Physicians and nurses would benefit from a lens shift, she said, seeing “more vocal patients and families as actively engaged, presenting new, potentially important information, and expressing unmet needs. That won’t happen unless the health care system begins valuing and rewarding the time that clinicians spend talking to patients and families.”

“I also know just how much of a difference we can make for ourselves by choosing activities, engagement, and attitudes that enable us to retain hope and health, function and well-being, not just in the easier, joyful phases of elderhood but also when we become frail and/or dependent.”

Small things say a lot

Even simple decisions can say a lot, she conceded.

As she began turning gray in her early 30s, she had her hair colored to its original dark brown – so she would “look her age.” By her early 50s, when peers were showing gray hair, hers was still dark brown. “ ‘What kind of hypocrite am I’ ,” she thought to herself, “who champions old age while masking at least part of her own aging?” Eventually, she chose highlights to blur the gray coming in. “Biology means 55 looks different than 40,” she said. “I’d rather live in a world where I could spend less time, money, and effort on delusion and put all those precious resources toward showing what each of life’s decades actually look like and how they can be enjoyed. And every day I wonder whether I’m being brave or foolish.”

It’s a universal question, one that’s likely to come up with patients in her new job. She’ll be caring for patients of all ages and all stages of elderhood. “I get to see patients from 60 to over 100, and I’m given enough time to do it.”

There’s a big movement among agencies that deal with older adults to “reframe aging,” to change negative views of aging. Aronson has mixed feelings about such efforts, in some ways akin to rebranding.  

“On the one hand, our attitudes about aging are creating the poor medical care and lack of social and occupational opportunities that give old age a bad rap,” she said.

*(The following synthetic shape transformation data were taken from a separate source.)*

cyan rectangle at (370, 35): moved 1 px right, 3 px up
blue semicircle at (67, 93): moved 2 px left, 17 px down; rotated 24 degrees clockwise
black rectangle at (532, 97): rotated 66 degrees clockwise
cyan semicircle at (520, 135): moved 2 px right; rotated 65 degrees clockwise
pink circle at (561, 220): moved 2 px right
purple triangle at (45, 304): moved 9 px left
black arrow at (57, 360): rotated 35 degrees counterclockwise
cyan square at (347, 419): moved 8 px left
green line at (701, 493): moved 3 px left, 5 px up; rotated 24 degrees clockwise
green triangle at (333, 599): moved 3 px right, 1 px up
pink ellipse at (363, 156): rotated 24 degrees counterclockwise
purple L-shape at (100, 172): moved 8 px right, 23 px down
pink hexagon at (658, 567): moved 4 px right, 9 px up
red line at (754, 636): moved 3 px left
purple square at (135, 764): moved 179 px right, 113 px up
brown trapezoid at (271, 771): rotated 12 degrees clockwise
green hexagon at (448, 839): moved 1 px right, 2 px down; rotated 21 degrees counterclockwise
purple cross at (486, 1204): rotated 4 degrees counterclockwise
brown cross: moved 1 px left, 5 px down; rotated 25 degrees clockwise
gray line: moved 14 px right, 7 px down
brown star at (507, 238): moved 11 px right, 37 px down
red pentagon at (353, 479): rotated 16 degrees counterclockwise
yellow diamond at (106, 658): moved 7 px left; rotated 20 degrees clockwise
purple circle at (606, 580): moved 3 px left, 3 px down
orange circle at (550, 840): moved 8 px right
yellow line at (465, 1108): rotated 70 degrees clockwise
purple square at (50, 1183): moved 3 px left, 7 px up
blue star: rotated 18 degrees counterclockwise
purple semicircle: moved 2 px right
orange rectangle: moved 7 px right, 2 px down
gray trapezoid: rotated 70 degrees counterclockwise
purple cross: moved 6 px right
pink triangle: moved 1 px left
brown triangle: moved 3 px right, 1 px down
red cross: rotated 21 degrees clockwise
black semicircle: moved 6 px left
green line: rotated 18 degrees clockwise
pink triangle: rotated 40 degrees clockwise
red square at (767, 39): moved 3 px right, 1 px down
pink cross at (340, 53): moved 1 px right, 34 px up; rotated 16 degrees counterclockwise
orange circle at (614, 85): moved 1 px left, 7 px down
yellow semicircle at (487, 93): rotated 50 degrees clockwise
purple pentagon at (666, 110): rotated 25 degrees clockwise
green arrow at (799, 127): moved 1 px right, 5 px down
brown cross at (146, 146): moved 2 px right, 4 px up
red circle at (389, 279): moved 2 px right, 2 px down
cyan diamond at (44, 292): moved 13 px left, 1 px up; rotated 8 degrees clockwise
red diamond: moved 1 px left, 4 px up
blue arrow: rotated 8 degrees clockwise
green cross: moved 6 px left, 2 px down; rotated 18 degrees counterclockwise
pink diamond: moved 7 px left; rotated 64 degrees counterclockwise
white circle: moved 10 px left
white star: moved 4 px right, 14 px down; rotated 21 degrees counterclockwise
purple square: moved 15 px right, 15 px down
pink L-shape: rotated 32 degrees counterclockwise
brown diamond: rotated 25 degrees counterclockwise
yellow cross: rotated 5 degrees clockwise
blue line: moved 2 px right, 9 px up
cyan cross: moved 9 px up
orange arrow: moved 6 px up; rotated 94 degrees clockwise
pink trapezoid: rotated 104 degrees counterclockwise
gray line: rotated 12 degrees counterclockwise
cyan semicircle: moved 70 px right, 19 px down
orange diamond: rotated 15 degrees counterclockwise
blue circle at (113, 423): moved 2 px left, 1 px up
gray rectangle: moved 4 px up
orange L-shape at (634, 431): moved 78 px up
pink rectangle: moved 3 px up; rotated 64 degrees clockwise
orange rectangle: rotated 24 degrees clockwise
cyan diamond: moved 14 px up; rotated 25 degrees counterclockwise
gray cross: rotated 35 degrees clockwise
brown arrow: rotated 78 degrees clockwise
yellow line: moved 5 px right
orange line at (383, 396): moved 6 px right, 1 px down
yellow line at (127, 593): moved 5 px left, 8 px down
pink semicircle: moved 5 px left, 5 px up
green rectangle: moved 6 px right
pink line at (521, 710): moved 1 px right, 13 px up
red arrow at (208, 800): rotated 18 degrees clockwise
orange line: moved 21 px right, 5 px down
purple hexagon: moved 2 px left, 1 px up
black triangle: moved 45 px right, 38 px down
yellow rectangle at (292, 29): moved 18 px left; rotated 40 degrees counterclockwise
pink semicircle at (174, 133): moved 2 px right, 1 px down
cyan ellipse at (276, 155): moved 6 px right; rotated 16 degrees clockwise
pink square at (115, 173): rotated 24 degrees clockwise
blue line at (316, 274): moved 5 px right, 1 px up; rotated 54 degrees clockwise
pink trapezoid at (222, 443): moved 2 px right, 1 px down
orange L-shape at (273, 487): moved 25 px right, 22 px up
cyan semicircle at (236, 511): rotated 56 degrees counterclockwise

“On the other, the effort, while well-meaning and led by people I like and admire tremendously, tends to police and suggest more appealing alternatives for communication about old age instead of addressing the root causes and inaccuracies that fuel ageism and make all terms for old people unacceptable – even to old people.”

“Elderhood is Aronson’s second book. “A History of the Present Illness,” published in 2013, shares stories of the overlooked lives of San Francisco’s neighborhoods, hospitals and nursing. Her articles and stories have appeared in many publications, including the New York Times, the New England Journal of Medicine, the “Lancet and the Bellevue Literary Review.